ACTIVITY:
Working from the records below, repeat exactly the lines starting at the line that contains "BVH Dorsten 1920 e.V." and ending at the line that contains "beleidigend ist. Humorvolle", inclusive.

STUDY MATERIAL Start Marker

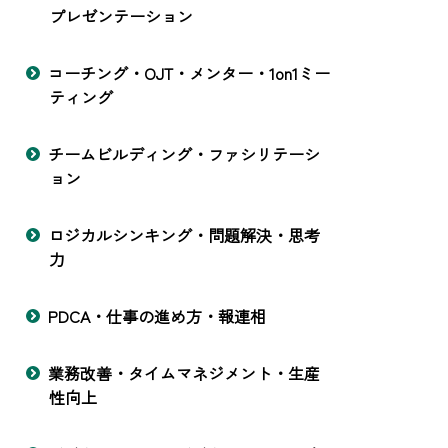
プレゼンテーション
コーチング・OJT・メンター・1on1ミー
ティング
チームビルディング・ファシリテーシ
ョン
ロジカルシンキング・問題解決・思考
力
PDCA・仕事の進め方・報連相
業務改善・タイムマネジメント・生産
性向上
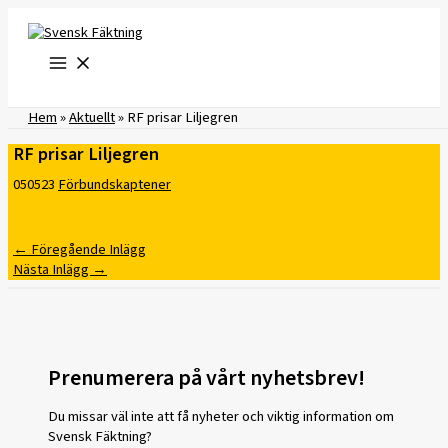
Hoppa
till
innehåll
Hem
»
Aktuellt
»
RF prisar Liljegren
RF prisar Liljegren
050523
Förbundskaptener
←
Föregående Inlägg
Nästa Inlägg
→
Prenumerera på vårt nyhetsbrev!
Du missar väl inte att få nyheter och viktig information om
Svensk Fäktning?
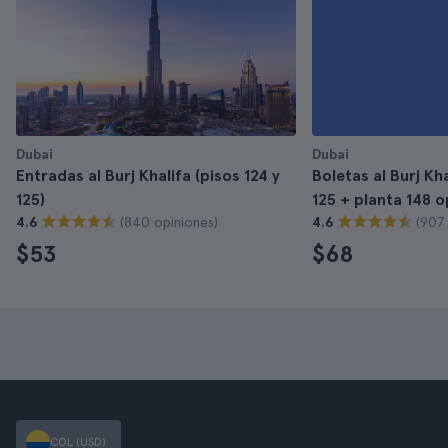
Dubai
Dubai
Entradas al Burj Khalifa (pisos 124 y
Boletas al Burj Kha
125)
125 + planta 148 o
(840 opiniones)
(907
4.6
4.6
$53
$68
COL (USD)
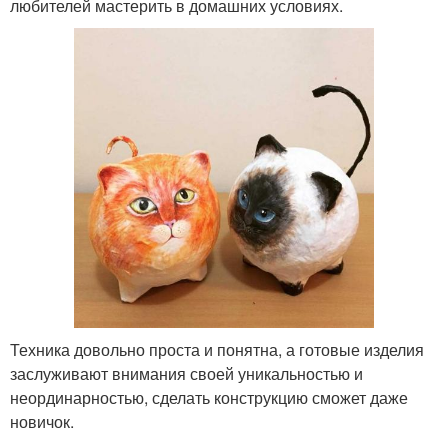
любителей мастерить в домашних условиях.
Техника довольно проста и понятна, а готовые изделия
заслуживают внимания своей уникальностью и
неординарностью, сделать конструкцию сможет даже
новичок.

STUDY MATERIAL End Marker
STUDY MATERIAL Start Marker

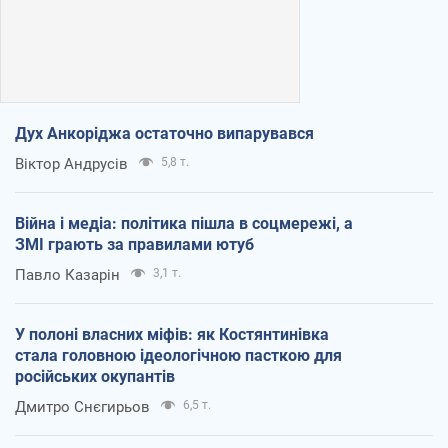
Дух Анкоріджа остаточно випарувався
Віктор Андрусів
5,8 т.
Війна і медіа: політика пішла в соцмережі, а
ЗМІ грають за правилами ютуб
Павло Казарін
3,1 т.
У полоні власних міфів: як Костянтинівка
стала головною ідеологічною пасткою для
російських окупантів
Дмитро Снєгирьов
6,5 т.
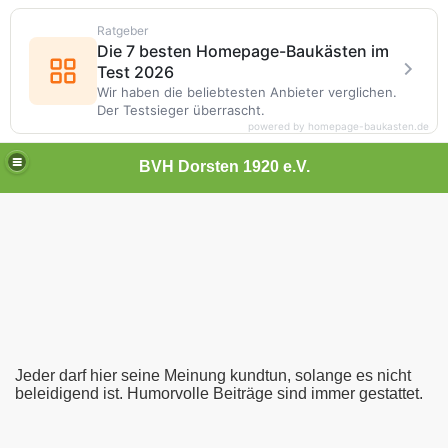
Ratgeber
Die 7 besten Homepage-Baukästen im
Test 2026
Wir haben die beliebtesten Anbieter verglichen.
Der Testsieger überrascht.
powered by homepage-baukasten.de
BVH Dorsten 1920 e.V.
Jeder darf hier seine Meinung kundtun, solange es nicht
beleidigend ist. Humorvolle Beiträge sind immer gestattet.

STUDY MATERIAL End Marker

YOUR SOLUTION:
BVH Dorsten 1920 e.V.
Jeder darf hier seine Meinung kundtun, solange es nicht
beleidigend ist. Humorvolle Beiträge sind immer gestattet.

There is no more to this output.